Gene editing, a technique that adds, deletes or rearranges the DNA in a living organism, is widely lauded as the next cancer-busting miracle cure. Think CRISPR and the like.
But the problem is that current standard gene editing methods are based on unpredictable viruses or can have off-target effects. You may want to edit one particular gene, but could accidentally modify others in the process. This is highly dangerous, and carries with it the added risk of developing unwanted clinical outcomes (ranging from illness to death).
“You can’t completely control what it edits and what it does,” says Svetlana Semykina, Licensing Manager of the Technology Transfer Department at the German Cancer Research Center (DKFZ). The Research Center has developed a new technique that’s similar to gene editing, but without the risk of changing other genes.
“Our technology can, crudely speaking, edit genes, but not in the genome. This is just one advantage amongst others, but you can edit the genes of cells, which is very important for gene and cell therapy, without any risk of integration,” says Svetlana. (Integration is a technical term that refers to the insertion of foreign genetic material into a strand of DNA).
This new technology will face some difficulties as it goes down the path towards commercialisation, however. Svetlana says that the technology now needs to be validated, but unfortunately this phase of a technology’s life is a funding desert.
“The biggest challenge in my opinion right now is the lack of validation funding. Validating a technology is not like making a new discovery, it’s not exciting in terms of new science so there are fewer funding sources available. On the other hand, to persuade investors to invest into a new technology you need to be very well-funded already to reach certain experimental milestones. In order to do that, you need to have access to translational funds, but they are very competitive and there’s very few of them. Of course you can work in collaboration with industry but that also comes with strings attached,” she says.
IP Booster’s evaluation and due diligence service helped her to highlight the importance of funding this research to internal funders based at DKFZ.
“It was really good to see that [our technology] had a value. We had to ask for more funding from our management board, internal funding, and they were not sure whether to give this particular laboratory more money. We mentioned that we had this service done independently and professionally and that there was a €270 million tag on the technology, and they gave us the money. That was the necessary persuasion, the necessary step that they needed to make this decision.”
Their next challenge will be to source additional funding to validate the technology to the required stage, and then to license it to pharmaceutical companies. Convincing the pharma companies will be especially challenging, because they will need to fund the technology through clinical trials, which can cost millions, and this is where having strong IP protection and patents is paramount.
“These companies also want to make sure, not only that you’ve done many experiments up until now, but that your patents are good enough. Why would they invest millions taking this to market if they won’t have the monopoly on it? So they have to be certain of the patent landscape.
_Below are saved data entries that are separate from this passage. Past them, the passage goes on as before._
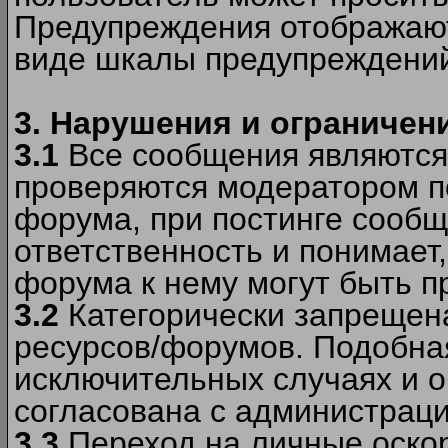
Предупреждения отображают
виде шкалы предупреждени
3. Нарушения и ограничен
3.1
Все сообщения являются
проверяются модератором по
форума, при постинге сообщ
ответственность и понимает
форума к нему могут быть 
3.2
Категорически запрещена
ресурсов/форумов. Подобна
исключительных случаях и 
согласована с администраци
3.3
Переход на личные оскор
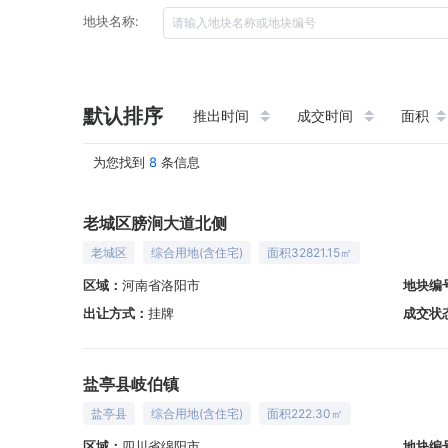
地块名称:
默认排序
推出时间
成交时间
面积
为您找到
8
条信息
老城区膀涧大道北侧
老城区
综合用地(含住宅)
面积32821.15㎡
区域：
河南省洛阳市
地块编
出让方式：
挂牌
成交状
盐亭县岐伯镇
盐亭县
综合用地(含住宅)
面积222.30㎡
区域：
四川省绵阳市
地块编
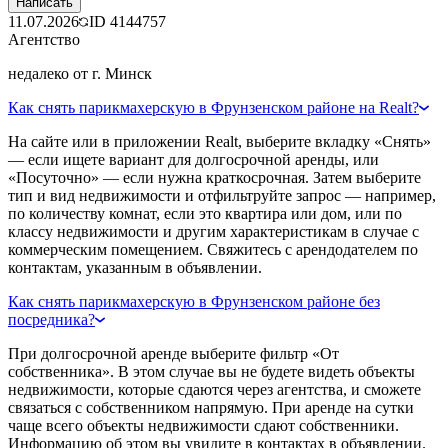
Написать
11.07.2026
ID
4144757
Агентство
недалеко от г. Минск
Как снять парикмахерскую в Фрунзенском районе на Realt?
На сайте или в приложении Realt, выберите вкладку «Снять»
— если ищете вариант для долгосрочной аренды, или
«Посуточно» — если нужна краткосрочная. Затем выберите
тип и вид недвижимости и отфильтруйте запрос — например,
по количеству комнат, если это квартира или дом, или по
классу недвижимости и другим характеристикам в случае с
коммерческим помещением. Свяжитесь с арендодателем по
контактам, указанным в объявлении.
Как снять парикмахерскую в Фрунзенском районе без
посредника?
При долгосрочной аренде выберите фильтр «От
собственника». В этом случае вы не будете видеть объекты
недвижимости, которые сдаются через агентства, и сможете
связаться с собственником напрямую. При аренде на сутки
чаще всего объекты недвижимости сдают собственники.
Информацию об этом вы увидите в контактах в объявлении.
This links really well to what IP Booster offers,” says Svetlana.
Svetlana’s technology transfer office is currently supporting the commercialisation of many medical technologies, and she confesses that it has been challenging at times.
“Scientists always talk highly about their technology, and as a tech transfer professional, you want to believe them and from the data you see it looks promising, but you’re never quite sure how good they are, how accurate they are, it’s their baby and they are promoting it,” she says.
The independent expert analysis provided though IP Booster that illuminated the real value of the patents and intellectual property that the German Cancer Research Centre had, and strengthened their negotiations with funders and pharmaceutical companies.
If you’re thinking about signing up to IP Booster, but you’re not quite sure what to expect, Svetlana recommends that you prepare your application carefully [read: try not to wait until the last minute to apply!]
“The forms were easy, but definitely think very closely about what you want to get from this service. We could have spent more time designing exactly what our problem was and where this due diligence should lead us. In our case, we were really interested in whether we would be free to operate with our patents and whether we would be infringing anything. Think about what you want to have at the end of your service. If your technology is in the super early stage, you should do the initial IP audit, but apply to the evaluation service if you’re at the stage where you’ve already filed a patent, or if you are planning to apply for funding or to license. Having this value will really make a difference in getting through to the final funding stages and negotiating with your partners.”